(What you should do): Give again, exactly as written, the lines of the records below from the line with "Zalety podróży z KLR Bus: za co cenią nas" to the line with "Отримати Edukamentas". Both end lines count; pictures do not.
- Opening Delimiter -
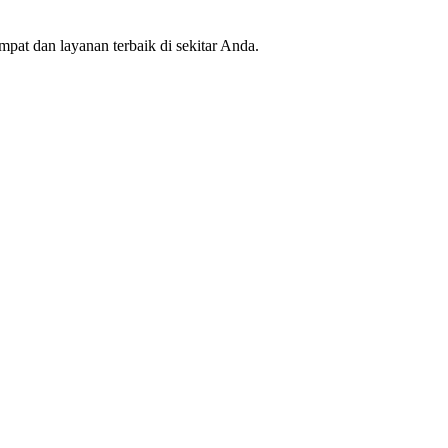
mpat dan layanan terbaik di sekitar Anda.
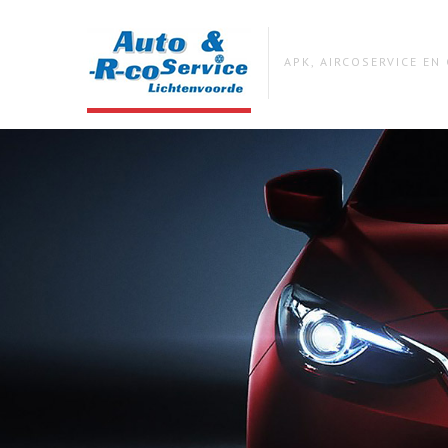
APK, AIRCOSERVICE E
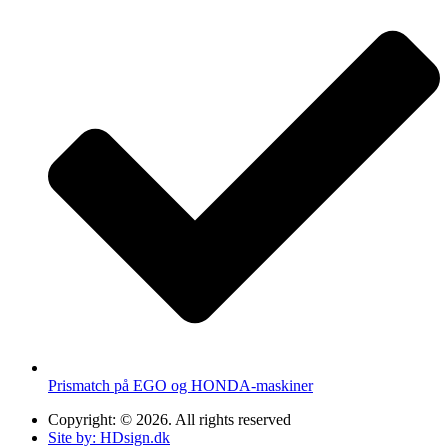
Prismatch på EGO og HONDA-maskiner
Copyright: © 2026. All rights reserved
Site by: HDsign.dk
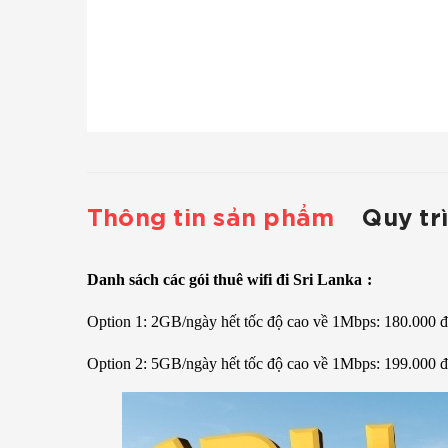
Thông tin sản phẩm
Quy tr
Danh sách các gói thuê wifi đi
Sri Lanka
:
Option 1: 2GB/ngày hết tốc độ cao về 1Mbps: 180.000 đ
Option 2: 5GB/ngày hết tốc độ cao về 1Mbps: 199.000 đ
- Closing Delimiter -
- Opening Delimiter -
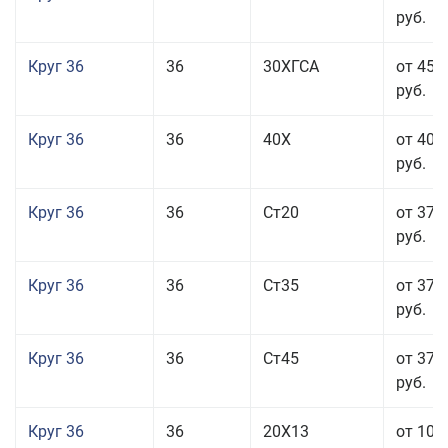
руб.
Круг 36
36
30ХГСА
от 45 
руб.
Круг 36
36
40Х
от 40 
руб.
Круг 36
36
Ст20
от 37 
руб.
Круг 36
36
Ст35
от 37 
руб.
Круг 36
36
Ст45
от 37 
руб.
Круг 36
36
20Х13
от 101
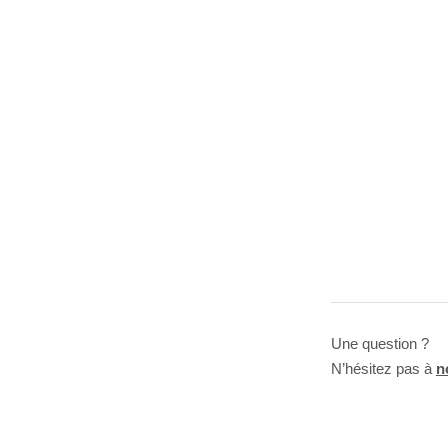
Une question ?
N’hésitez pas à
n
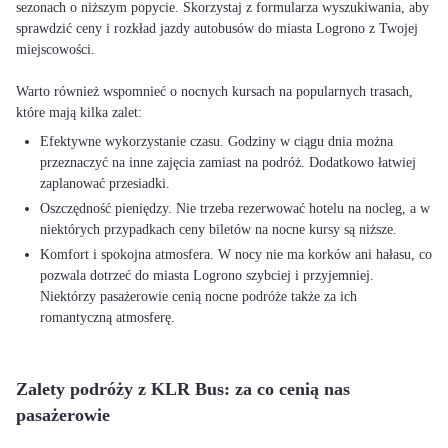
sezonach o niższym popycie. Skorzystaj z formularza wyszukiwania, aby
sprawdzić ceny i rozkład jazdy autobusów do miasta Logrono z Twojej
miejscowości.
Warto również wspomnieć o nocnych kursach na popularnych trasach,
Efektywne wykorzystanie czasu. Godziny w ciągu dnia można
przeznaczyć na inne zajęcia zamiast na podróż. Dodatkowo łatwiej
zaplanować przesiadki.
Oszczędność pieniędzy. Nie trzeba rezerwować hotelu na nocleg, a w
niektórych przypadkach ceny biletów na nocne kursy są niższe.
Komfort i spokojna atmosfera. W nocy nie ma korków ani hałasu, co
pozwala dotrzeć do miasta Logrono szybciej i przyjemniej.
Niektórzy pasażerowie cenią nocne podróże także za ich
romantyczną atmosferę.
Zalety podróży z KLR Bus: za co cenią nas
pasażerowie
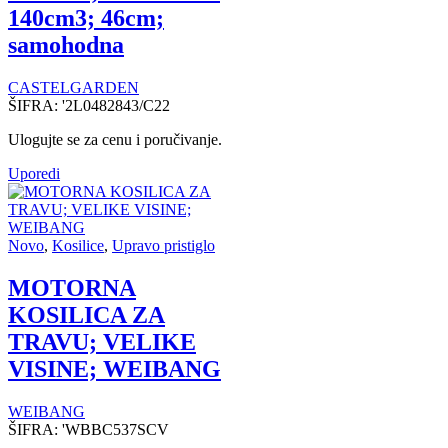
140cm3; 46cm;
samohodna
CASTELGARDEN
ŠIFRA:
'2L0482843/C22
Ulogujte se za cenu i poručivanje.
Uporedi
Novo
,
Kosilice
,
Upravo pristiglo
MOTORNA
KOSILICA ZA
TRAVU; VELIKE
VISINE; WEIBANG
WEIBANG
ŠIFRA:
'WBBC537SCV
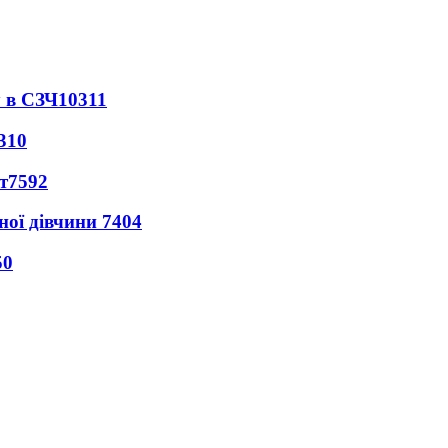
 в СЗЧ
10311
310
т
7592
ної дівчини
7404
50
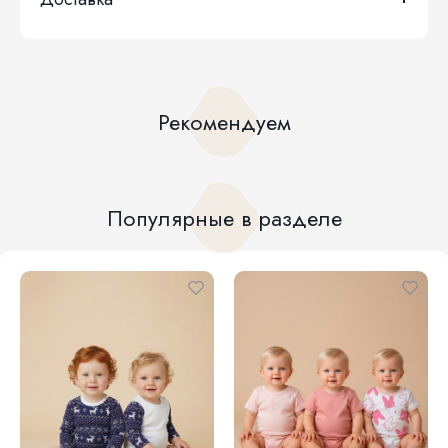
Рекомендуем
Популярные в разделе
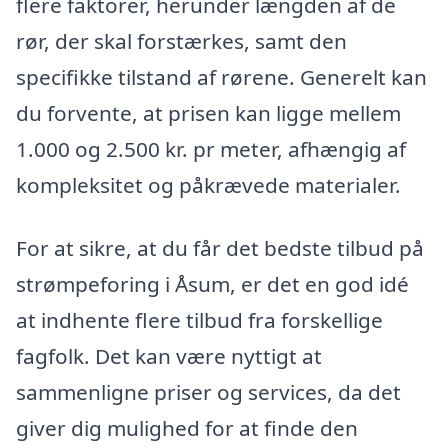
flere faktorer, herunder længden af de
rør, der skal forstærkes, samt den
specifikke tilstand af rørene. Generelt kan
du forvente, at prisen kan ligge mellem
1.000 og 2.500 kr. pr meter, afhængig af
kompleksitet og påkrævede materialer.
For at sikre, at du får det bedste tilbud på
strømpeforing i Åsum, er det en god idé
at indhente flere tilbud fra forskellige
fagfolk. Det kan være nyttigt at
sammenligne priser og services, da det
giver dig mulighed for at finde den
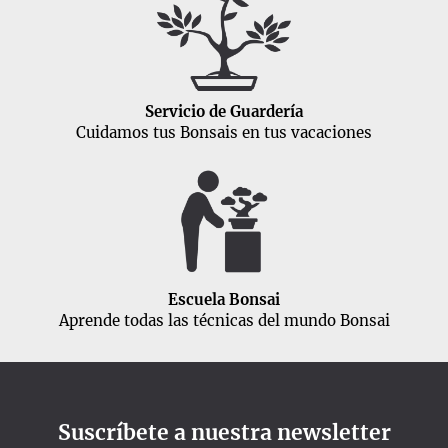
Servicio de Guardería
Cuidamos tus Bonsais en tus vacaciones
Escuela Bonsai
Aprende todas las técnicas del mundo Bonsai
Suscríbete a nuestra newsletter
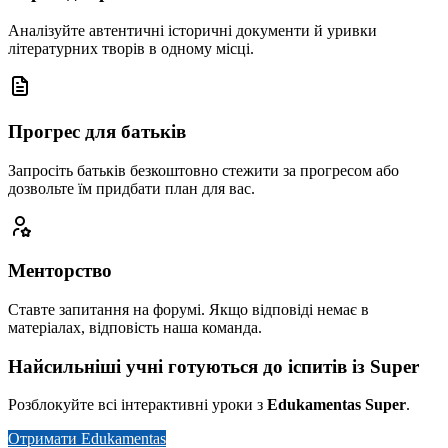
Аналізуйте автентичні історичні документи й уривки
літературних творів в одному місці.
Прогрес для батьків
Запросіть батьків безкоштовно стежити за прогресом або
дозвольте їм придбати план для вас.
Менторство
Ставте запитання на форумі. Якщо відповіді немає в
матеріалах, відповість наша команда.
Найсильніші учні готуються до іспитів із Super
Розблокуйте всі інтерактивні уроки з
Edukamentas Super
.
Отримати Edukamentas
- Closing Delimiter -
(Result of the task):
Zalety podróży z KLR Bus: za co cenią nas
pasażerowie
140cm3; 46cm;
samohodna
CASTELGARDEN
ŠIFRA:
'2L0482843/C22
Ulogujte se za cenu i poručivanje.
Uporedi
Novo
,
Kosilice
,
Upravo pristiglo
MOTORNA
KOSILICA ZA
TRAVU; VELIKE
VISINE; WEIBANG
WEIBANG
ŠIFRA:
'WBBC537SCV
 в СЗЧ
10311
310
т
7592
ної дівчини
7404
50
Рекомендуем
Популярные в разделе
flere faktorer, herunder længden af de
rør, der skal forstærkes, samt den
specifikke tilstand af rørene. Generelt kan
du forvente, at prisen kan ligge mellem
1.000 og 2.500 kr. pr meter, afhængig af
kompleksitet og påkrævede materialer.
For at sikre, at du får det bedste tilbud på
strømpeforing i Åsum, er det en god idé
at indhente flere tilbud fra forskellige
fagfolk. Det kan være nyttigt at
sammenligne priser og services, da det
giver dig mulighed for at finde den
Servicio de Guardería
Cuidamos tus Bonsais en tus vacaciones
Escuela Bonsai
Aprende todas las técnicas del mundo Bonsai
Suscríbete a nuestra newsletter
Аналізуйте автентичні історичні документи й уривки
літературних творів в одному місці.
Прогрес для батьків
Запросіть батьків безкоштовно стежити за прогресом або
дозвольте їм придбати план для вас.
Менторство
Ставте запитання на форумі. Якщо відповіді немає в
матеріалах, відповість наша команда.
Найсильніші учні готуються до іспитів із Super
Розблокуйте всі інтерактивні уроки з
Edukamentas Super
.
Отримати Edukamentas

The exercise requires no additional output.